Thirteen Ways of Looking at a Woman
In the traffic of twenty city blocks
The only moving thing
Were the hips of a woman.
I was of one mind
Like the gait
Of a woman comprised of insurmountable gestures.
The girl’s black hair whirled in the autumn winds.
The wind was a small part of her pantomime.
A girl and a woman
A girl a woman and a centerfold
I don’t know which to prefer
The inflections of the woman arriving
Or the innuendos of the woman departing
Her lips before
Or just after.
Sunlight brazed the long floorboards
With a barbed light.
The shadow of the woman
Crossed it, to and fro.
Plied by the shadow
An indecipherable desire.
O grinning men of Stoneham,
You who dream under the quarried sinew.
Did you not see the blackbird
From the thighs of the women about you?
I build foundations
And stately, imperturbable edifices
But I know
That the woman is not to be contained
By what I build.
When the girl jumped rope
One more among her dilative circles.
At the sight of women
Naked under the green half-moon
The bawds of euphony
Have always cried out sharply.
She rose over Connecticut
In a glass tender.
Once, she was not surprised,
When she mistook
The shadow of her equipage
A blackbird sings.
It is possible a woman moves among the reeds.

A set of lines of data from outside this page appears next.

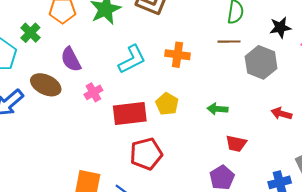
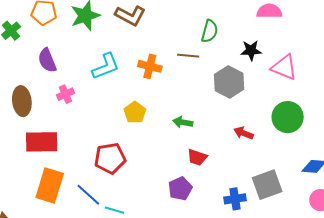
brown line: (229, 42) -> (188, 56), moved
brown ellipse: (46, 85) -> (22, 101), moved, turned 52
red rectangle: (130, 114) -> (42, 142), moved

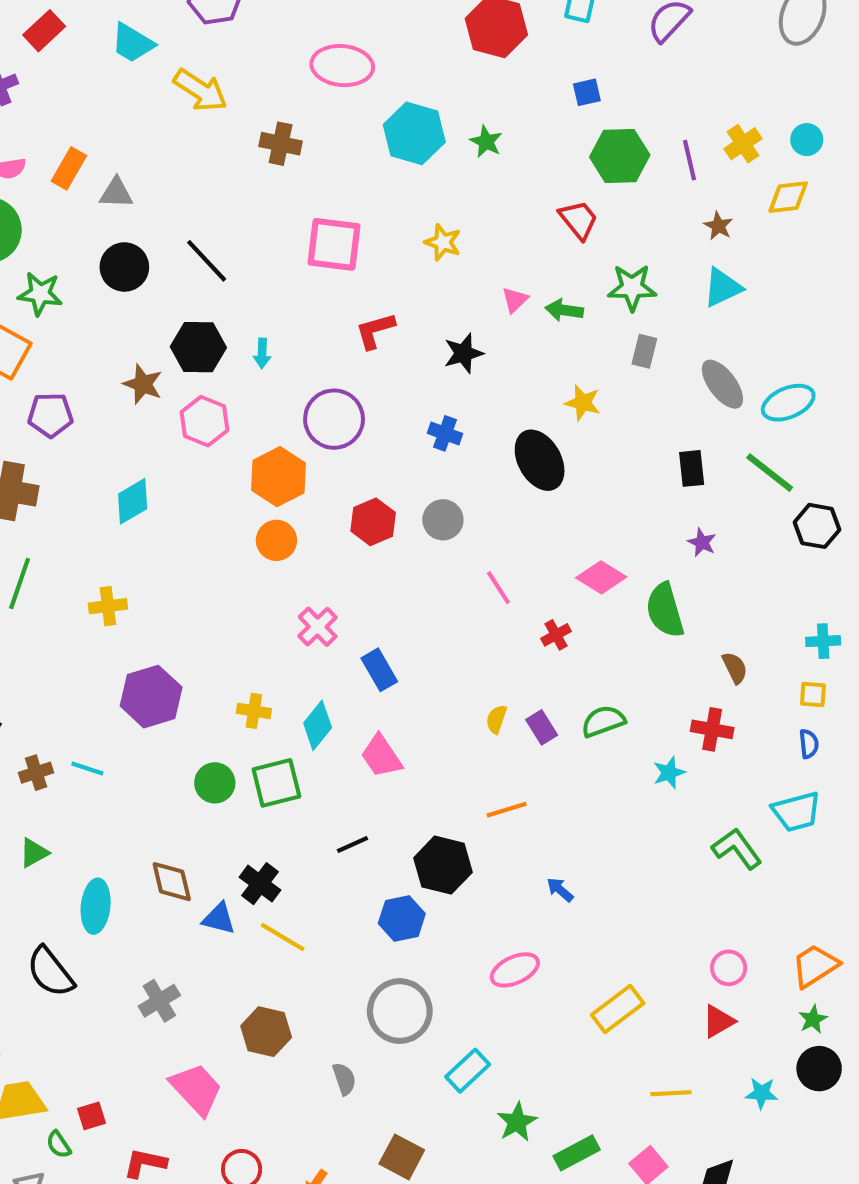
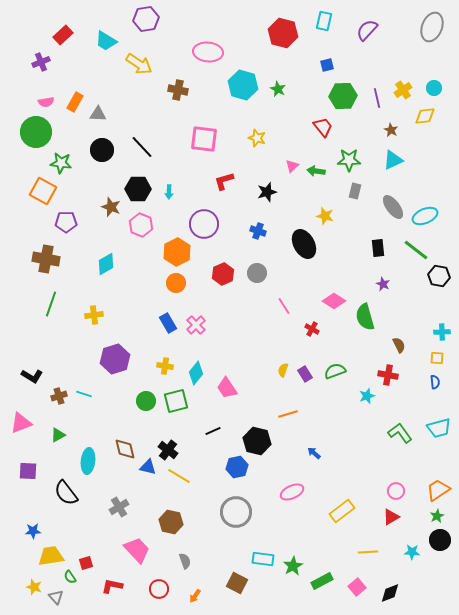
red cross: (556, 635) -> (312, 329), turned -32
blue rectangle: (379, 670) -> (168, 323), moved
cyan trapezoid: (796, 812) -> (439, 428), moved
cyan rectangle: (468, 1071) -> (263, 559), moved, turned 50
gray semicircle: (344, 1079) -> (185, 561), moved

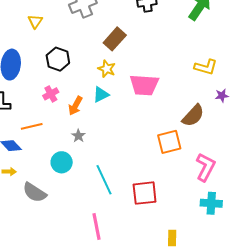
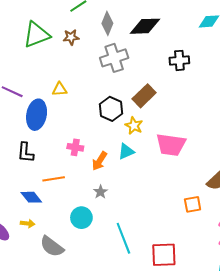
yellow triangle: (35, 21) -> (60, 89), moved, turned 49
black hexagon: (58, 59) -> (111, 109), moved
pink cross: (51, 94) -> (75, 147), turned 35
orange square: (169, 142) -> (193, 204), size x0.7

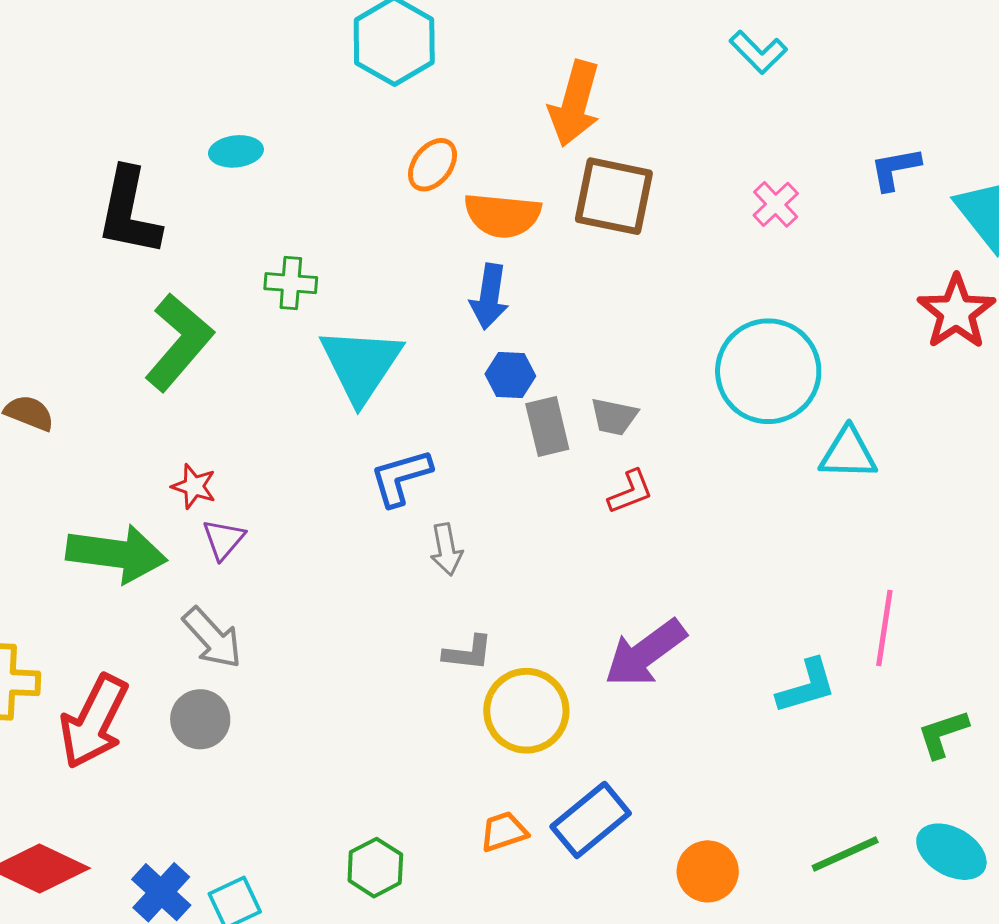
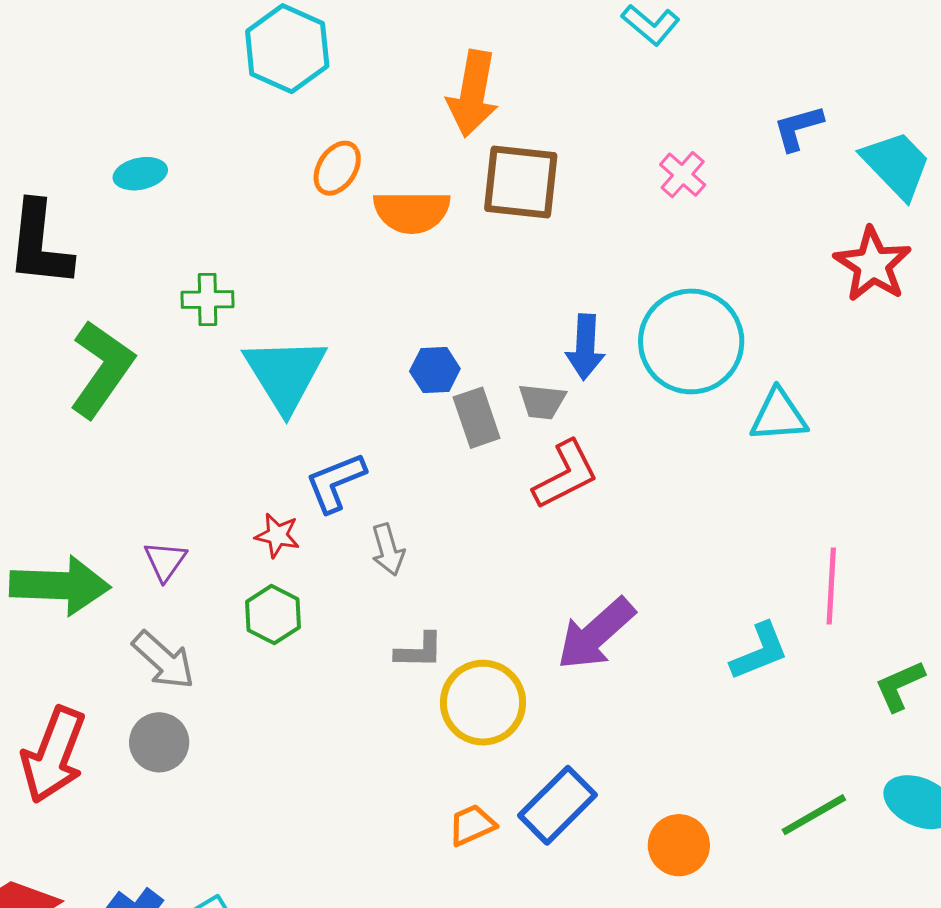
blue arrow: (489, 297) -> (585, 347), moved
red star: (194, 486) -> (277, 535), moved
red L-shape: (630, 492) -> (565, 475), size x1.5
green hexagon: (375, 868) -> (273, 615), moved

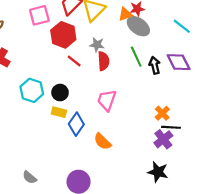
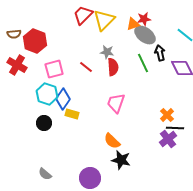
pink square: (39, 15) -> (54, 69), moved
red hexagon: (63, 35) -> (35, 41), moved
black arrow: (155, 65) -> (160, 53), moved
black circle: (60, 93) -> (44, 123), moved
blue diamond: (76, 124) -> (63, 99), moved
black star: (158, 172) -> (121, 160), moved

Evening was in her hair all
Was in her skin and her red lips incontestable.
Waited in her eyes.
- In the event that readers are not familiar with the poetry of Wallace Stevens, and to prevent the accusation that I have stolen from Stevens, I confess that I have. This poem, or response, or creative critique, is based on Thirteen Ways of Looking at a Blackbird.